• [Try it]:
With all images left out, restate the records below exactly as written.

• [Entries provided]:
....

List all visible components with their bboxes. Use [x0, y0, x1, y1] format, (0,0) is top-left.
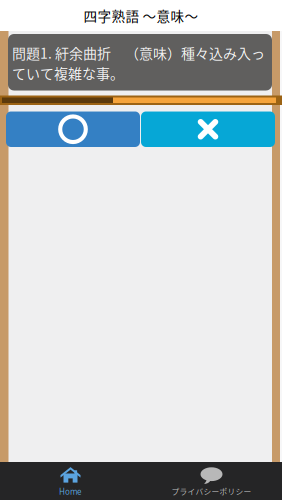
staticText: 問題1. 紆余曲折 （意味）種々込み入っていて複雑な事。 [12, 42, 265, 83]
button[interactable]: プライバシーポリシー [141, 462, 282, 500]
button[interactable]: Batsu — incorrect [141, 112, 275, 147]
button[interactable]: Maru — correct [6, 112, 140, 147]
button[interactable]: Home [0, 462, 141, 500]
staticText: 四字熟語 ～意味～ [84, 6, 198, 25]
staticText: Home [59, 486, 82, 497]
staticText: プライバシーポリシー [172, 486, 252, 497]
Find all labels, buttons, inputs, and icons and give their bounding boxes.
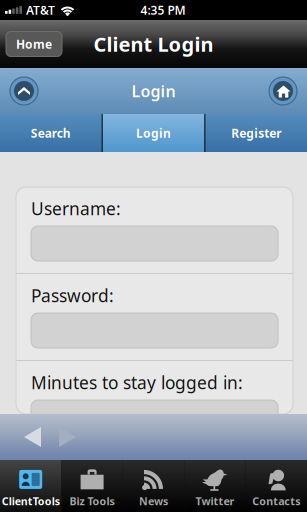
staticText: Twitter bbox=[195, 494, 234, 508]
staticText: Contacts bbox=[252, 494, 300, 508]
staticText: Login bbox=[132, 80, 176, 102]
button[interactable]: Back bbox=[15, 415, 50, 459]
staticText: Home bbox=[16, 36, 52, 52]
staticText: ClientTools bbox=[2, 494, 60, 508]
staticText: News bbox=[139, 494, 168, 508]
staticText: Search bbox=[31, 125, 71, 141]
button[interactable]: Home bbox=[268, 76, 298, 106]
button[interactable]: Up bbox=[9, 76, 39, 106]
staticText: Register bbox=[231, 125, 281, 141]
button[interactable]: Forward bbox=[50, 415, 85, 459]
staticText: Minutes to stay logged in: bbox=[31, 371, 243, 394]
button[interactable]: Login bbox=[103, 114, 204, 152]
staticText: Client Login bbox=[94, 31, 214, 57]
staticText: Username: bbox=[31, 197, 121, 220]
staticText: 4:35 PM bbox=[140, 2, 186, 18]
button[interactable]: Biz Tools bbox=[61, 460, 123, 512]
button[interactable]: Twitter bbox=[184, 460, 246, 512]
staticText: Password: bbox=[31, 284, 114, 307]
staticText: Biz Tools bbox=[70, 494, 115, 508]
button[interactable]: Contacts bbox=[246, 460, 307, 512]
button[interactable]: ClientTools bbox=[0, 460, 61, 512]
button[interactable]: Search bbox=[0, 114, 102, 152]
button[interactable]: Register bbox=[205, 114, 307, 152]
button[interactable]: Home bbox=[6, 32, 62, 56]
button[interactable]: News bbox=[123, 460, 184, 512]
staticText: Login bbox=[136, 125, 171, 141]
staticText: AT&T bbox=[26, 2, 55, 18]
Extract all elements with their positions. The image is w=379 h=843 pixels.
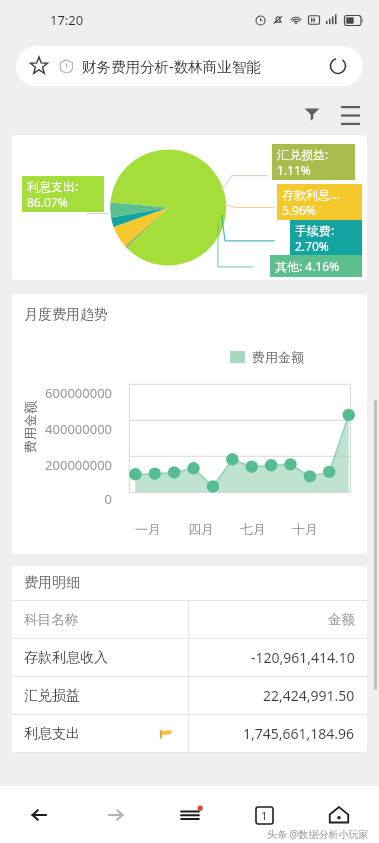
button[interactable]: Bookmark <box>28 55 50 77</box>
button[interactable]: 利息支出: <box>12 135 367 280</box>
staticText: 头条 @数据分析小玩家 <box>267 827 369 841</box>
button[interactable]: 费用明细 <box>12 566 367 600</box>
button[interactable]: Bookmark <box>16 46 363 86</box>
button[interactable]: Menu <box>335 100 365 130</box>
button[interactable]: Menu <box>172 797 208 833</box>
button[interactable]: Back <box>22 797 58 833</box>
staticText: 其他: 4.16% <box>275 258 340 274</box>
button[interactable]: Tabs <box>246 797 282 833</box>
staticText: 费用金额 <box>252 349 304 365</box>
staticText: 汇兑损益 <box>24 687 80 705</box>
button[interactable]: 科目名称 <box>12 601 367 638</box>
staticText: 手续费: <box>295 222 335 238</box>
button[interactable]: 月度费用趋势 <box>12 294 367 554</box>
button[interactable]: Refresh <box>325 53 351 79</box>
staticText: 600000000 <box>32 384 112 402</box>
staticText: 86.07% <box>27 194 68 210</box>
staticText: -120,961,414.10 <box>251 648 355 667</box>
button[interactable]: 汇兑损益 <box>12 677 367 714</box>
staticText: 财务费用分析-数林商业智能 <box>82 56 325 76</box>
button[interactable]: 存款利息收入 <box>12 639 367 676</box>
staticText: 利息支出 <box>24 725 80 743</box>
staticText: 科目名称 <box>24 611 78 628</box>
staticText: 200000000 <box>32 456 112 474</box>
staticText: 一月 <box>135 521 161 537</box>
staticText: 汇兑损益: <box>277 146 329 162</box>
staticText: 400000000 <box>32 420 112 438</box>
staticText: 四月 <box>188 521 214 537</box>
staticText: 存款利息收入 <box>24 649 108 667</box>
staticText: 金额 <box>328 611 355 628</box>
staticText: 22,424,991.50 <box>263 686 355 705</box>
button[interactable]: Filter <box>297 100 327 130</box>
staticText: 利息支出: <box>27 178 79 194</box>
staticText: 2.70% <box>295 238 329 254</box>
staticText: 十月 <box>292 521 318 537</box>
staticText: 七月 <box>240 521 266 537</box>
staticText: 0 <box>32 490 112 508</box>
staticText: 1,745,661,184.96 <box>243 724 355 743</box>
staticText: 存款利息… <box>282 186 340 202</box>
staticText: 5.96% <box>282 202 316 218</box>
button[interactable]: Forward <box>97 797 133 833</box>
staticText: 1 <box>261 808 268 823</box>
staticText: 1.11% <box>277 162 311 178</box>
staticText: 17:20 <box>50 11 84 29</box>
staticText: 月度费用趋势 <box>24 306 108 324</box>
staticText: 费用金额 <box>22 401 38 453</box>
button[interactable]: 利息支出 <box>12 715 367 752</box>
button[interactable]: Home <box>321 797 357 833</box>
staticText: 费用明细 <box>24 574 80 592</box>
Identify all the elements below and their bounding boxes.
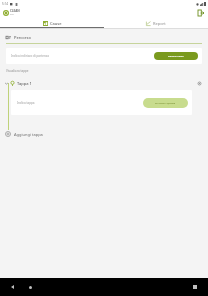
staticText: Report [153,21,166,26]
button[interactable]: Impostazioni tappa [196,80,202,86]
button[interactable]: CLEAN [3,9,20,16]
button[interactable]: Report [104,18,208,28]
button[interactable]: Cause [0,18,104,28]
button[interactable]: IMPOSTA INIZIO [154,52,198,60]
staticText: 5:14 [2,2,8,6]
staticText: Visualizza tappe [6,69,29,73]
button[interactable]: Percorso [6,35,202,40]
button[interactable]: SCANSIONA QRCODE [143,98,188,108]
staticText: Tappa 1 [17,81,32,86]
staticText: IMPOSTA INIZIO [168,55,184,58]
staticText: Indica tappa [17,101,35,105]
button[interactable]: Aggiungi tappa [5,129,202,139]
button[interactable]: Home [25,282,35,292]
button[interactable]: Back [8,282,18,292]
button[interactable]: Recents [190,282,200,292]
staticText: Aggiungi tappa [14,132,43,137]
staticText: Indica indirizzo di partenza [11,54,49,58]
button[interactable]: Logout [196,8,205,17]
staticText: Cause [50,21,62,26]
staticText: CLEAN [10,9,20,13]
button[interactable]: Tappa 1 [5,78,202,88]
staticText: SCANSIONA QRCODE [155,102,176,105]
staticText: CITY [10,13,15,16]
staticText: Percorso [14,35,31,40]
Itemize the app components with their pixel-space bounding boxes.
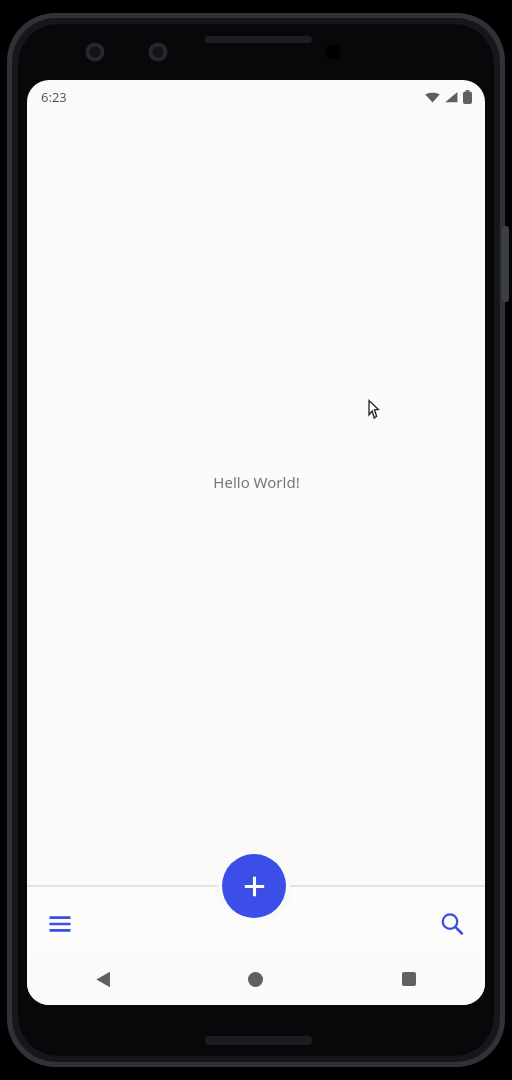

....

• [Reply to the task]:
List all visible components with their bboxes. Use [x0, y0, x1, y1] format, (0,0) is top-left.
staticText: 問題1. 紆余曲折 （意味）種々込み入っていて複雑な事。 [12, 42, 265, 83]
button[interactable]: プライバシーポリシー [141, 462, 282, 500]
button[interactable]: Batsu — incorrect [141, 112, 275, 147]
button[interactable]: Maru — correct [6, 112, 140, 147]
button[interactable]: Home [0, 462, 141, 500]
staticText: 四字熟語 ～意味～ [84, 6, 198, 25]
staticText: Home [59, 486, 82, 497]
staticText: プライバシーポリシー [172, 486, 252, 497]
Find all labels, buttons, inputs, and icons and give their bounding boxes.
staticText: Twitter bbox=[195, 494, 234, 508]
staticText: Contacts bbox=[252, 494, 300, 508]
staticText: Login bbox=[132, 80, 176, 102]
button[interactable]: Back bbox=[15, 415, 50, 459]
staticText: Home bbox=[16, 36, 52, 52]
staticText: ClientTools bbox=[2, 494, 60, 508]
staticText: News bbox=[139, 494, 168, 508]
staticText: Search bbox=[31, 125, 71, 141]
button[interactable]: Home bbox=[268, 76, 298, 106]
button[interactable]: Up bbox=[9, 76, 39, 106]
staticText: Register bbox=[231, 125, 281, 141]
button[interactable]: Forward bbox=[50, 415, 85, 459]
staticText: Minutes to stay logged in: bbox=[31, 371, 243, 394]
button[interactable]: Login bbox=[103, 114, 204, 152]
staticText: Client Login bbox=[94, 31, 214, 57]
staticText: Username: bbox=[31, 197, 121, 220]
staticText: 4:35 PM bbox=[140, 2, 186, 18]
button[interactable]: Biz Tools bbox=[61, 460, 123, 512]
button[interactable]: Twitter bbox=[184, 460, 246, 512]
staticText: Password: bbox=[31, 284, 114, 307]
staticText: Biz Tools bbox=[70, 494, 115, 508]
button[interactable]: Contacts bbox=[246, 460, 307, 512]
button[interactable]: ClientTools bbox=[0, 460, 61, 512]
button[interactable]: Search bbox=[0, 114, 102, 152]
button[interactable]: Register bbox=[205, 114, 307, 152]
button[interactable]: Home bbox=[6, 32, 62, 56]
button[interactable]: News bbox=[123, 460, 184, 512]
staticText: Login bbox=[136, 125, 171, 141]
staticText: AT&T bbox=[26, 2, 55, 18]
Extract all elements with their positions. The image is w=379 h=843 pixels.
button[interactable]: Bookmark <box>28 55 50 77</box>
button[interactable]: 利息支出: <box>12 135 367 280</box>
staticText: 头条 @数据分析小玩家 <box>267 827 369 841</box>
button[interactable]: 费用明细 <box>12 566 367 600</box>
button[interactable]: Bookmark <box>16 46 363 86</box>
button[interactable]: Menu <box>335 100 365 130</box>
button[interactable]: Menu <box>172 797 208 833</box>
button[interactable]: Back <box>22 797 58 833</box>
staticText: 其他: 4.16% <box>275 258 340 274</box>
button[interactable]: Tabs <box>246 797 282 833</box>
staticText: 费用金额 <box>252 349 304 365</box>
staticText: 汇兑损益 <box>24 687 80 705</box>
button[interactable]: 科目名称 <box>12 601 367 638</box>
staticText: 手续费: <box>295 222 335 238</box>
button[interactable]: 月度费用趋势 <box>12 294 367 554</box>
button[interactable]: Refresh <box>325 53 351 79</box>
staticText: 600000000 <box>32 384 112 402</box>
staticText: 86.07% <box>27 194 68 210</box>
staticText: -120,961,414.10 <box>251 648 355 667</box>
button[interactable]: 汇兑损益 <box>12 677 367 714</box>
staticText: 财务费用分析-数林商业智能 <box>82 56 325 76</box>
button[interactable]: 存款利息收入 <box>12 639 367 676</box>
staticText: 利息支出 <box>24 725 80 743</box>
staticText: 科目名称 <box>24 611 78 628</box>
staticText: 200000000 <box>32 456 112 474</box>
staticText: 一月 <box>135 521 161 537</box>
staticText: 汇兑损益: <box>277 146 329 162</box>
staticText: 400000000 <box>32 420 112 438</box>
staticText: 四月 <box>188 521 214 537</box>
staticText: 存款利息收入 <box>24 649 108 667</box>
staticText: 金额 <box>328 611 355 628</box>
staticText: 22,424,991.50 <box>263 686 355 705</box>
button[interactable]: Filter <box>297 100 327 130</box>
staticText: 利息支出: <box>27 178 79 194</box>
staticText: 2.70% <box>295 238 329 254</box>
staticText: 十月 <box>292 521 318 537</box>
staticText: 七月 <box>240 521 266 537</box>
staticText: 0 <box>32 490 112 508</box>
staticText: 1,745,661,184.96 <box>243 724 355 743</box>
staticText: 存款利息… <box>282 186 340 202</box>
staticText: 5.96% <box>282 202 316 218</box>
button[interactable]: Forward <box>97 797 133 833</box>
staticText: 1 <box>261 808 268 823</box>
staticText: 1.11% <box>277 162 311 178</box>
staticText: 17:20 <box>50 11 84 29</box>
staticText: 月度费用趋势 <box>24 306 108 324</box>
staticText: 费用金额 <box>22 401 38 453</box>
button[interactable]: 利息支出 <box>12 715 367 752</box>
button[interactable]: Home <box>321 797 357 833</box>
staticText: 费用明细 <box>24 574 80 592</box>
Identify all the elements below and their bounding boxes.
staticText: Report [153,21,166,26]
button[interactable]: Impostazioni tappa [196,80,202,86]
button[interactable]: CLEAN [3,9,20,16]
button[interactable]: Report [104,18,208,28]
button[interactable]: Cause [0,18,104,28]
button[interactable]: IMPOSTA INIZIO [154,52,198,60]
staticText: 5:14 [2,2,8,6]
staticText: Visualizza tappe [6,69,29,73]
button[interactable]: Percorso [6,35,202,40]
button[interactable]: SCANSIONA QRCODE [143,98,188,108]
staticText: Tappa 1 [17,81,32,86]
staticText: IMPOSTA INIZIO [168,55,184,58]
staticText: Indica tappa [17,101,35,105]
button[interactable]: Aggiungi tappa [5,129,202,139]
button[interactable]: Home [25,282,35,292]
button[interactable]: Back [8,282,18,292]
button[interactable]: Recents [190,282,200,292]
staticText: Aggiungi tappa [14,132,43,137]
staticText: Indica indirizzo di partenza [11,54,49,58]
button[interactable]: Logout [196,8,205,17]
staticText: Cause [50,21,62,26]
staticText: CLEAN [10,9,20,13]
button[interactable]: Tappa 1 [5,78,202,88]
staticText: SCANSIONA QRCODE [155,102,176,105]
staticText: CITY [10,13,15,16]
staticText: Percorso [14,35,31,40]
Itemize the app components with their pixel-space bounding boxes.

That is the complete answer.